Wheaton native Mike Lee got a finance degree. But now he seeks boxing's super middleweight title.
On the brink of his biggest fight, Wheaton native Mike Lee keeps it simple.
"I just need to be the best Mike Lee possible," he said by phone from his home in Santa Monica, California, where he was training for Saturday's International Boxing Federation world super middleweight title bout at the MGM Grand Garden Arena in Las Vegas.
Lee, 21-0 with 11 knockouts since his professional debut at Chicago's UIC Pavilion in May 2010, is challenging reigning IBF super middleweight champion Caleb Plant, who has a career mark of 18-0.
The fight will be televised as the main event on Fox Sports' Premier Boxing Champions at 6 p.m. Saturday. It precedes the pay-per-view welterweight title bout between Manny Pacquiao and Keith Thurman.
A former Chicago Golden Gloves champion, the pride of Benet Academy and the University of Notre Dame -- Lee graduated with a 3.80 grade-point average in finance but pursued boxing after winning three 178-pound titles in Notre Dame's charity-based Bengal Bouts -- will be viewed as the underdog.
That is a great motivator.
"I took this fight because I know I can win," said Lee, 32, who previously has captured two junior light heavyweight belts. He went down a weight class to face Plant for a world title.
"I know I'm athletic, I know I'm powerful, I know I can box. So I'm just excited to show the world that. Everything I've worked for is for this world title. At the end of the day, I'm about to achieve and accomplish what very few people in the world have ever done," Lee said.
Certainly none from Wheaton. Rob Kroehnke, a physical education teacher at Edison Middle School who taught Lee in class and coached him in basketball, is a Wheaton lifer.
He did not see this coming.
"You would not say, 'Oh, here's a tough kid that would become a professional boxer.' That never came to mind. He was just a typical middle-school kid, very energetic," said Kroehnke, who also coached former Olympic volleyball player Sean Rooney.
"It's one of those stories, having a kid from your hometown do something. It's been just a lot of fun watching those kids through the years and watching what they've become," Kroehnke said.
In his senior year at Benet, Lee started at linebacker in football. His coach, current Benet athletic director Gary Goforth, said Lee had the intangibles that serve him in boxing -- hardworking, hard-nosed, coachable.
"I'm impressed with what he's done. Did he have the mindset to do that, from a football aspect? I'd say yes," Goforth said.
"He didn't back away from any challenge."
Lee proved plenty tough beyond the broken hand and busted ribs he's suffered in the ring. He didn't fight for 18 months between late 2012 and early 2014 after a sudden, mysterious back pain buckled him while sparring. After going "in and out of hospitals," Lee said, the malady eventually was diagnosed as the autoimmune disease, ankylosing spondylitis.

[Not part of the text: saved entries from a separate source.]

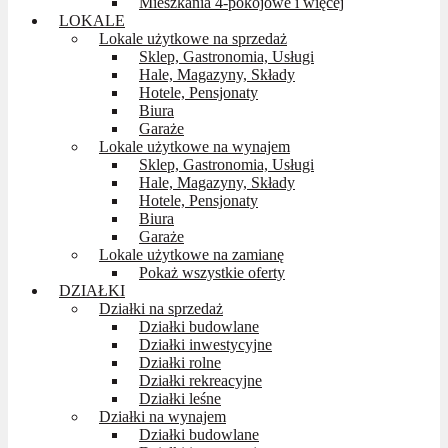
Mieszkania 4-pokojowe i więcej
LOKALE
Lokale użytkowe na sprzedaż
Sklep, Gastronomia, Usługi
Hale, Magazyny, Składy
Hotele, Pensjonaty
Biura
Garaże
Lokale użytkowe na wynajem
Sklep, Gastronomia, Usługi
Hale, Magazyny, Składy
Hotele, Pensjonaty
Biura
Garaże
Lokale użytkowe na zamianę
Pokaż wszystkie oferty
DZIAŁKI
Działki na sprzedaż
Działki budowlane
Działki inwestycyjne
Działki rolne
Działki rekreacyjne
Działki leśne
Działki na wynajem
Działki budowlane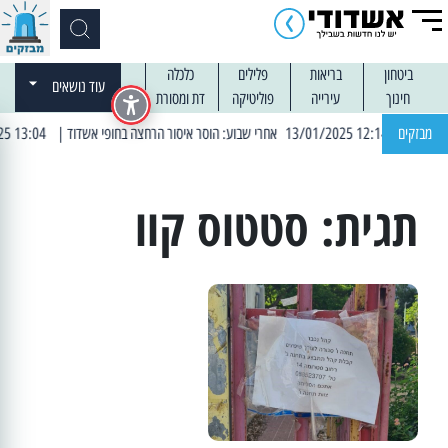
ביטחון
בריאות
פלילים
כלכלה
עוד נושאים
חינוך
עירייה
פוליטיקה
דת ומסורת
| 12:14 13/01/2025 אחרי שבוע: הוסר איסור הרחצה בחופי אשדוד
מבזקים
| 13:04 14/01/2025 עובדים בלילות: עבודות קרצוף וריבוד אספלט
תגית:
סטטוס קוו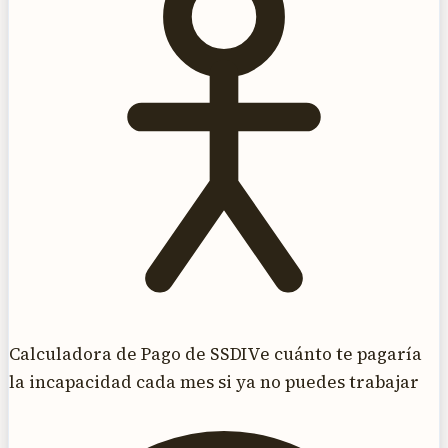
Calculadora de Pago de SSDI
Ve cuánto te pagaría
la incapacidad cada mes si ya no puedes trabajar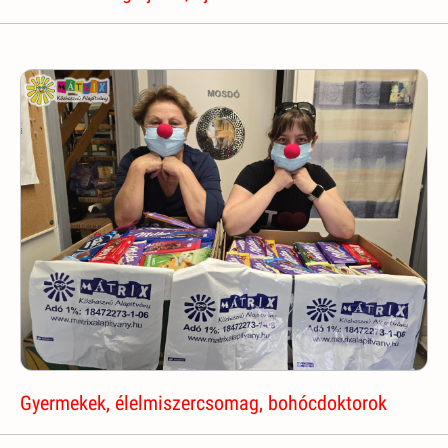
Gyermekek, élelmiszercsomag, bohócdoktorok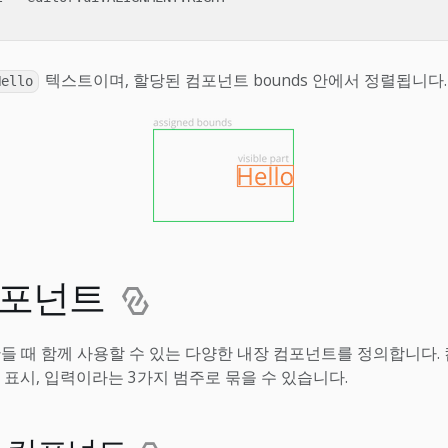
텍스트이며, 할당된 컴포넌트 bounds 안에서 정렬됩니다.
Hello
컴포넌트
만들 때 함께 사용할 수 있는 다양한 내장 컴포넌트를 정의합니다.
 표시, 입력이라는 3가지 범주로 묶을 수 있습니다.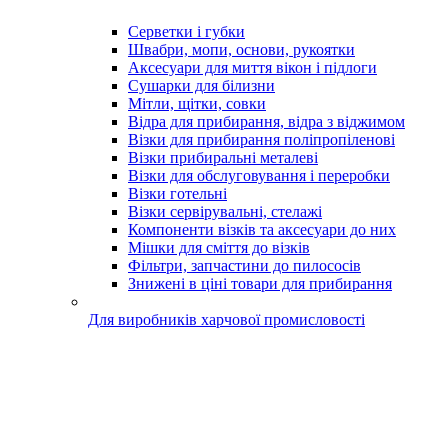
Серветки і губки
Швабри, мопи, основи, рукоятки
Аксесуари для миття вікон і підлоги
Сушарки для білизни
Мітли, щітки, совки
Відра для прибирання, відра з віджимом
Візки для прибирання поліпропіленові
Візки прибиральні металеві
Візки для обслуговування і переробки
Візки готельні
Візки сервірувальні, стелажі
Компоненти візків та аксесуари до них
Мішки для сміття до візків
Фільтри, запчастини до пилососів
Знижені в ціні товари для прибирання
Для виробників харчової промисловості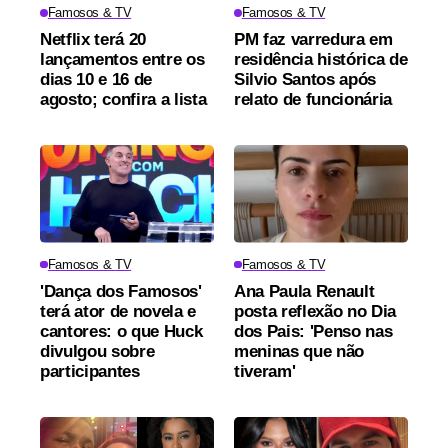
Famosos & TV
Famosos & TV
Netflix terá 20
PM faz varredura em
lançamentos entre os
residência histórica de
dias 10 e 16 de
Silvio Santos após
agosto; confira a lista
relato de funcionária
Famosos & TV
Famosos & TV
'Dança dos Famosos'
Ana Paula Renault
terá ator de novela e
posta reflexão no Dia
cantores: o que Huck
dos Pais: 'Penso nas
divulgou sobre
meninas que não
participantes
tiveram'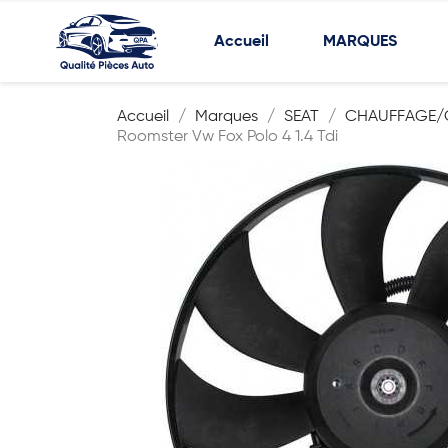
Accueil
MARQUES
Accueil
Marques
SEAT
CHAUFFAGE/C
Roomster Vw Fox Polo 4 1.4 Tdi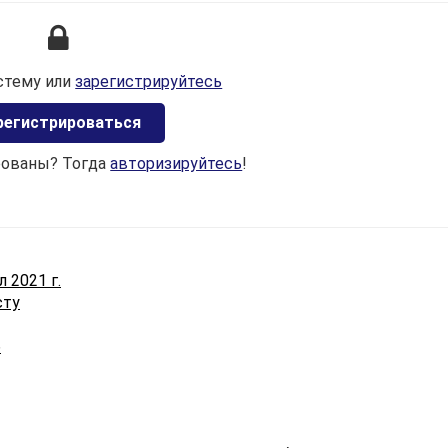
Ведение учета сведений о каждом застрахованном ли
для целей государственного социального страхования
осуществляется в соответствии с
Правилами
стему или
зарегистрируйтесь
индивидуального (персонифицированного) учета
застрахованных лиц в системе государственного
регистрироваться
социального страхования, утвержденными
постановлением
Совета Министров Республики
рованы? Тогда
авторизируйтесь
!
Беларусь от 08.07.1997 № 837 (далее — Правила № 837).
Застрахованное лицо — физическое лицо, на которое
распространяется государственное соцстрахование в
соответствии с законодательством (
ст. 1
Закона № 230-З)
 2021 г.
Документами персонифицированного учета (далее —
сту
ДПУ) являются документы, необходимые для ведения
персонифицированного учета. Формы ДПУ приведены
6
приложениях 1
—
5
к Правилам № 837.
К документам персонифицированного учета относятся
· анкета застрахованного лица по
форме ПУ-1
согласно
приложению 1
;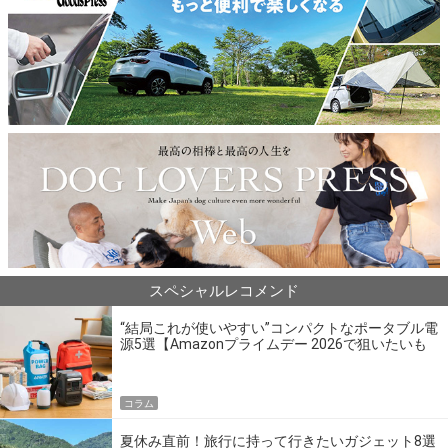
スペシャルレコメンド
“結局これが使いやすい”コンパクトなポータブル電
源5選【Amazonプライムデー 2026で狙いたいも
の】
コラム
夏休み直前！旅行に持って行きたいガジェット8選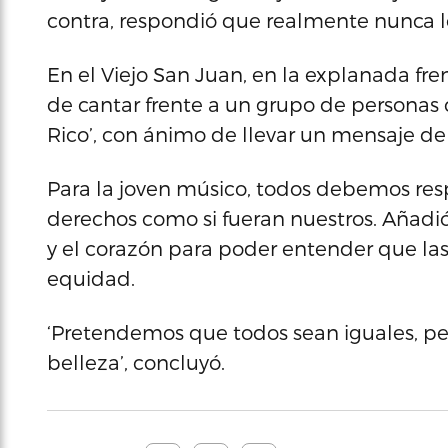
contra, respondió que realmente nunca 
En el Viejo San Juan, en la explanada fre
de cantar frente a un grupo de personas c
Rico’, con ánimo de llevar un mensaje de
Para la joven músico, todos debemos resp
derechos como si fueran nuestros. Añadió
y el corazón para poder entender que las 
equidad.
‘Pretendemos que todos sean iguales, per
belleza’, concluyó.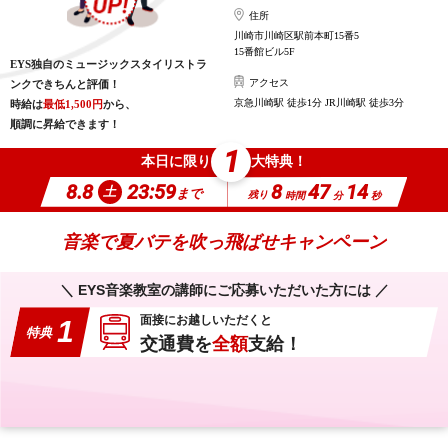
住所
川崎市川崎区駅前本町15番5
15番館ビル5F
EYS独自のミュージックスタイリストラ
アクセス
ンクできちんと評価！
京急川崎駅 徒歩1分 JR川崎駅 徒歩3分
時給は
最低1,500円
から、
順調に昇給できます！
1
本日に限り
大特典！
8.8
23:59
8
47
13
土
まで
残り
時間
分
秒
音楽で夏バテを吹っ飛ばせキャンペーン
＼ EYS音楽教室の講師にご応募いただいた方には ／
面接にお越しいただくと
1
特典
交通費を
全額
支給！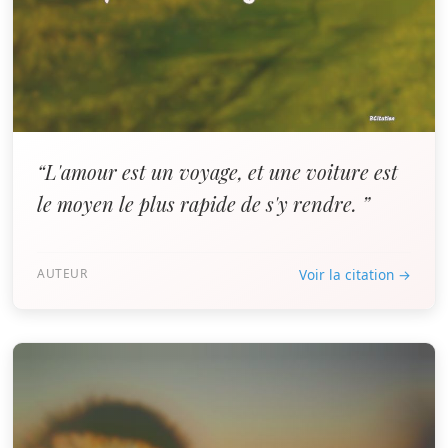
“L'amour est un voyage, et une voiture est
le moyen le plus rapide de s'y rendre. ”
AUTEUR
Voir la citation →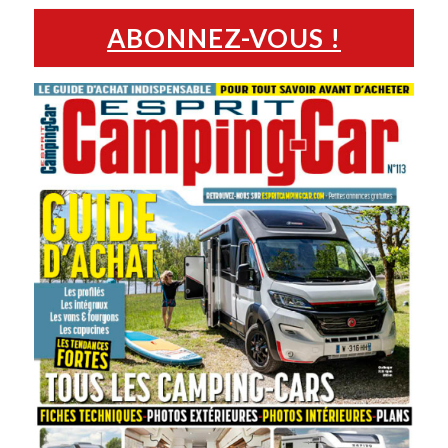
ABONNEZ-VOUS !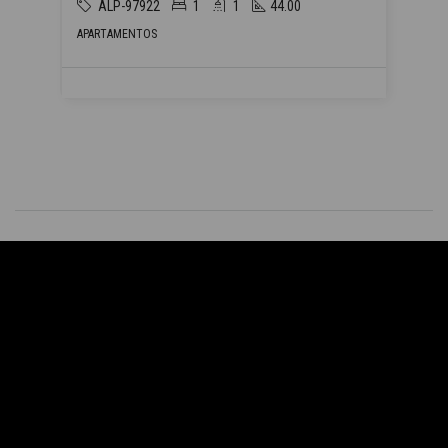
ALP-97922
1
1
44.00
APARTAMENTOS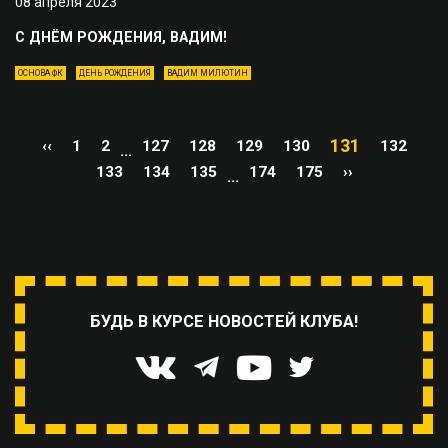
08 апреля 2023
С ДНЁМ РОЖДЕНИЯ, ВАДИМ!
ОСНОВА ФК
ДЕНЬ РОЖДЕНИЯ
ВАДИМ МИЛЮТИН
131
‹‹
1
2
127
128
129
130
132
...
133
134
135
174
175
››
...
БУДЬ В КУРСЕ НОВОСТЕЙ КЛУБА!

The Spondylitis Association of America describes it as a form of arthritis that primarily affects the spine, causing inflammation of the vertebrae. Lee said the incurable but treatable condition was not caused by boxing.
In his journey through pain management he encountered cannabidiol oil. CBD oil not only complies with Voluntary Anti-Doping Association standards but also took him from "eight prescription medications all the way down to zero," he said.
He was so taken by the treatment that he and his entrepreneur sister, Angie, founded the Soul CBD company.
"I created Soul CBD because I'd been in so much pain and I wanted to help other people get out of pain and show them there's another option outside of prescription pills. That was my mission, to help people," he said.
He's also done that through boxing, whether in missionary work in Bangladesh during his Bengal Bouts days or donating $100,000 to charity after his seventh pro fight in Notre Dame's Joyce Center in 2011.
"He's what Notre Dame stands for, he's what Wheaton stands for," said his father, John Lee, Mike's manager.
John Lee hinted at a healthy purse for Saturday's challenger, but money isn't what Mike Lee stands for. "I want to leave a legacy, and that legacy is that I went for it," Mike Lee said. "I put all the chips on the table and I didn't let fear stop me from anything, and that I helped people along the way."